Stored data entries
++++++++

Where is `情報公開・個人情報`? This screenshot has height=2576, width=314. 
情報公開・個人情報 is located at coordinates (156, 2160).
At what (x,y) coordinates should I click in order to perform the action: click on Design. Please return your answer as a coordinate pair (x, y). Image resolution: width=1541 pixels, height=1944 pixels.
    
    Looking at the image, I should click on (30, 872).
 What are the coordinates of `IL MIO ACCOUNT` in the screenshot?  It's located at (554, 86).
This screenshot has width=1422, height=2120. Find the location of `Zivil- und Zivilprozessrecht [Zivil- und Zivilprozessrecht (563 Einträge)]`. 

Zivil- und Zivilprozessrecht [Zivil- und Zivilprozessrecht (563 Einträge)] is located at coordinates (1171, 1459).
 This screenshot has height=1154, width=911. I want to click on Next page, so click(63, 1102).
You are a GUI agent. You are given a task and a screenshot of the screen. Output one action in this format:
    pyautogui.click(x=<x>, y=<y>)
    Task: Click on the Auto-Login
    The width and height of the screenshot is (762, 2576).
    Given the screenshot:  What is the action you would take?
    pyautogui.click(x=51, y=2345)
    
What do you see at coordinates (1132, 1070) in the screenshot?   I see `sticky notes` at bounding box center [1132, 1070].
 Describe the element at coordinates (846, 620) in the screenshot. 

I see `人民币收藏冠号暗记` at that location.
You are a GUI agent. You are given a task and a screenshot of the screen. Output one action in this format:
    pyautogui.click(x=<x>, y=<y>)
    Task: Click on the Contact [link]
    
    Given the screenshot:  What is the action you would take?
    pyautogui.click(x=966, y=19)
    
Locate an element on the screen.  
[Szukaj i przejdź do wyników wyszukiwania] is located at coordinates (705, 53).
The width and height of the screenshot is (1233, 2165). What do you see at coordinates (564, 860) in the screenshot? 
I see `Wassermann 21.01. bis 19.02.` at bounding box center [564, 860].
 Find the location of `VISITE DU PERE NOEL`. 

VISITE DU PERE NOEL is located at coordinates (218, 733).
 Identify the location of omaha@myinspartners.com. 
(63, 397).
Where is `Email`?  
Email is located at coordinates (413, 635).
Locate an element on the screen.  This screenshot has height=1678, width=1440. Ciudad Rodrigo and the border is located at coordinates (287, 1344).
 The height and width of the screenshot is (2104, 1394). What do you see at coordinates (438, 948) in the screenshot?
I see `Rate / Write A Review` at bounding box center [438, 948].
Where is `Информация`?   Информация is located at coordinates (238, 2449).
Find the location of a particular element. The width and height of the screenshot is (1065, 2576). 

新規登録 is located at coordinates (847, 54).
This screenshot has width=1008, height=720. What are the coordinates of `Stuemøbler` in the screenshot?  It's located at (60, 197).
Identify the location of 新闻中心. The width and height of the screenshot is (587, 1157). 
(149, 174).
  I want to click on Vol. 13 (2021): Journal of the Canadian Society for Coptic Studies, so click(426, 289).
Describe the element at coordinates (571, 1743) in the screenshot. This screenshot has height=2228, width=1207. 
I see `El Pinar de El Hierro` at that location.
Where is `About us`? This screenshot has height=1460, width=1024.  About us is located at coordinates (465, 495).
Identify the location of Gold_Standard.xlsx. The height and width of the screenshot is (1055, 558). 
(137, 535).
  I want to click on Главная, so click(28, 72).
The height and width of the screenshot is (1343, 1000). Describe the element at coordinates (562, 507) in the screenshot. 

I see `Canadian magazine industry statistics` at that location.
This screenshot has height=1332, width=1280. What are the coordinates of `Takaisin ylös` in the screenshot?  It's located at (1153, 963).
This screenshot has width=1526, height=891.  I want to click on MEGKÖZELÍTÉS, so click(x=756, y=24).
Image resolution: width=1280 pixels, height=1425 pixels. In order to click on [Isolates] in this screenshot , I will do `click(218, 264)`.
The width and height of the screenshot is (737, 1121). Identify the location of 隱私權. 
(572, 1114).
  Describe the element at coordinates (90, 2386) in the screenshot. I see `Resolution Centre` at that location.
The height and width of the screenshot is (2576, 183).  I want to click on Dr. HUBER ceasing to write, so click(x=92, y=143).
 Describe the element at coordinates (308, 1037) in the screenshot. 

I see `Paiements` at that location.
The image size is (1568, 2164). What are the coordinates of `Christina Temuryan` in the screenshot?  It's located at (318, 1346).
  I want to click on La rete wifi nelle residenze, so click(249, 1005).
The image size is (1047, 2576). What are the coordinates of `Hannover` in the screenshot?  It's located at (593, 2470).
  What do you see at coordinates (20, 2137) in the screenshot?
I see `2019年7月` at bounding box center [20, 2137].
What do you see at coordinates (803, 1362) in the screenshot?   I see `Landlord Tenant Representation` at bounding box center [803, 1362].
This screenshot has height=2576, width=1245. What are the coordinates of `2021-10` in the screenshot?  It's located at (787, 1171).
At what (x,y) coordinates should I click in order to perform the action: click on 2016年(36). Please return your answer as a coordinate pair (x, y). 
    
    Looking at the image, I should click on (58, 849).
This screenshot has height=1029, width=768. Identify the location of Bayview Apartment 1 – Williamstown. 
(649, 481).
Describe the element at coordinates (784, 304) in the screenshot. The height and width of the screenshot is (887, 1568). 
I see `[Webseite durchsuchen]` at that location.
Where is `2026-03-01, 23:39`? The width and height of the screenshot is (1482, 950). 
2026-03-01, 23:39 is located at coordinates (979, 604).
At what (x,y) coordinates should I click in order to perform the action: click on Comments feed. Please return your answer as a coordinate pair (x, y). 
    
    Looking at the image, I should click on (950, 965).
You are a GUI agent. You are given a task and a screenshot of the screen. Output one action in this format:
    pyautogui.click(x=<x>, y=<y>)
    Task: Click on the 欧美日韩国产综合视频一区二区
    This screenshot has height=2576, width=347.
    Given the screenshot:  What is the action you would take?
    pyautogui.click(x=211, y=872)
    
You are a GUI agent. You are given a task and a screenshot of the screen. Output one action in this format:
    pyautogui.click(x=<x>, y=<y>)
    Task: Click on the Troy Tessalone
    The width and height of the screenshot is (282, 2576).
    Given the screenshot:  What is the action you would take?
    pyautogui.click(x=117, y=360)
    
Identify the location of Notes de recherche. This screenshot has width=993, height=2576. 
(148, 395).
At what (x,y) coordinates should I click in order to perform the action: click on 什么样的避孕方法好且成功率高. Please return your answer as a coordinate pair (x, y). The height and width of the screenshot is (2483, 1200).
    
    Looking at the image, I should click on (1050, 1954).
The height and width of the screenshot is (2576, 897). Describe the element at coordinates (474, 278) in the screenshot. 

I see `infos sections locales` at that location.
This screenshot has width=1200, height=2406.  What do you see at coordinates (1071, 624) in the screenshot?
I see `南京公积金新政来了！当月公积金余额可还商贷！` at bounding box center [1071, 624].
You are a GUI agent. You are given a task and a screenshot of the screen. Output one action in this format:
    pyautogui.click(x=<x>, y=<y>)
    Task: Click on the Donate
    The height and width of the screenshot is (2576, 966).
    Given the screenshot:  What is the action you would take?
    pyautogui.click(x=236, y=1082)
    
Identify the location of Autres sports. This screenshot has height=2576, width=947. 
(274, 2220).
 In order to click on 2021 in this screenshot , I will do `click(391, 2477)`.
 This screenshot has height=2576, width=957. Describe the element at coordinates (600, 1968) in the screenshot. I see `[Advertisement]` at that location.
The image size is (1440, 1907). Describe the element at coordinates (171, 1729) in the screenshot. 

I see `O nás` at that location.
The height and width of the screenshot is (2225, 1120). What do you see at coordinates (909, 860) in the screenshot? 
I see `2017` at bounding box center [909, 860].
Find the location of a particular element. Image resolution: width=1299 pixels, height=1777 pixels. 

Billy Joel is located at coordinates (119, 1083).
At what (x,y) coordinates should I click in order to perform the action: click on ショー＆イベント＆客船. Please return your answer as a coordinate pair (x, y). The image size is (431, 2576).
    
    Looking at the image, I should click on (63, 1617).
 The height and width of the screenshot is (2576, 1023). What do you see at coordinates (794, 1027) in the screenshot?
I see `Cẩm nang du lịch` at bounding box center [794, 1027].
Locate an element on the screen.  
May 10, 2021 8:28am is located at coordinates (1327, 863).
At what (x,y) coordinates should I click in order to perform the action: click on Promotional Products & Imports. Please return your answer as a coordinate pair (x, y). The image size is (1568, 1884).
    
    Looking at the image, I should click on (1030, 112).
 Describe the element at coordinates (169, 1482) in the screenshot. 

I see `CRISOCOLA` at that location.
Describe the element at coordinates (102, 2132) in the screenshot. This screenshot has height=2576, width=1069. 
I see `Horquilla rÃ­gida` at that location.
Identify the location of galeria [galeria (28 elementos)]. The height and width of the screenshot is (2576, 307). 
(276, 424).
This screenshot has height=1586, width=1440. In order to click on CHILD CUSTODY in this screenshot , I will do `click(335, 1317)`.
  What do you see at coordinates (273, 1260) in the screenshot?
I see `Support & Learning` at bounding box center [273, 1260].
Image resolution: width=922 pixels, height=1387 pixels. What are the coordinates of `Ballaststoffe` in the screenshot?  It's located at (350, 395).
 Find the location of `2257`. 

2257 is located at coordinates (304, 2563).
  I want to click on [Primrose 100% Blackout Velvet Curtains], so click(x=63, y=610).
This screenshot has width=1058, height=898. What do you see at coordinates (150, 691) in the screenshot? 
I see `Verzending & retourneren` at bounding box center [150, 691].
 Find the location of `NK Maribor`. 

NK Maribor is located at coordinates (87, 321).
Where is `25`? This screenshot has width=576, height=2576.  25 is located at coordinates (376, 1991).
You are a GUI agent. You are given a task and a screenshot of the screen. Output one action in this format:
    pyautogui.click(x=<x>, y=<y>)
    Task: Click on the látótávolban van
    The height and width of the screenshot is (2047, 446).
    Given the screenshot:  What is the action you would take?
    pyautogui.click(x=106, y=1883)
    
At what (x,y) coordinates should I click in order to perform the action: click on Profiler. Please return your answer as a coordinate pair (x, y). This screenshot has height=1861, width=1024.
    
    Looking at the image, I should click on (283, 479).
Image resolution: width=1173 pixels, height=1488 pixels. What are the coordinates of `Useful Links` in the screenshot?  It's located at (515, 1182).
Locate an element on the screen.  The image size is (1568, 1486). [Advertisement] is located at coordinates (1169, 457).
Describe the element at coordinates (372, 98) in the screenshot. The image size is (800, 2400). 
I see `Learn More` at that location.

++++++++

From the entries above, give again exactly the lines running from the line with "Image resolution: width=922" to the line with "Task: Click on the látótávolban van"; include both of those lines.

• _TASK SOLUTION_
Image resolution: width=922 pixels, height=1387 pixels. What are the coordinates of `Ballaststoffe` in the screenshot?  It's located at (350, 395).
 Find the location of `2257`. 

2257 is located at coordinates (304, 2563).
  I want to click on [Primrose 100% Blackout Velvet Curtains], so click(x=63, y=610).
This screenshot has width=1058, height=898. What do you see at coordinates (150, 691) in the screenshot? 
I see `Verzending & retourneren` at bounding box center [150, 691].
 Find the location of `NK Maribor`. 

NK Maribor is located at coordinates (87, 321).
Where is `25`? This screenshot has width=576, height=2576.  25 is located at coordinates (376, 1991).
You are a GUI agent. You are given a task and a screenshot of the screen. Output one action in this format:
    pyautogui.click(x=<x>, y=<y>)
    Task: Click on the látótávolban van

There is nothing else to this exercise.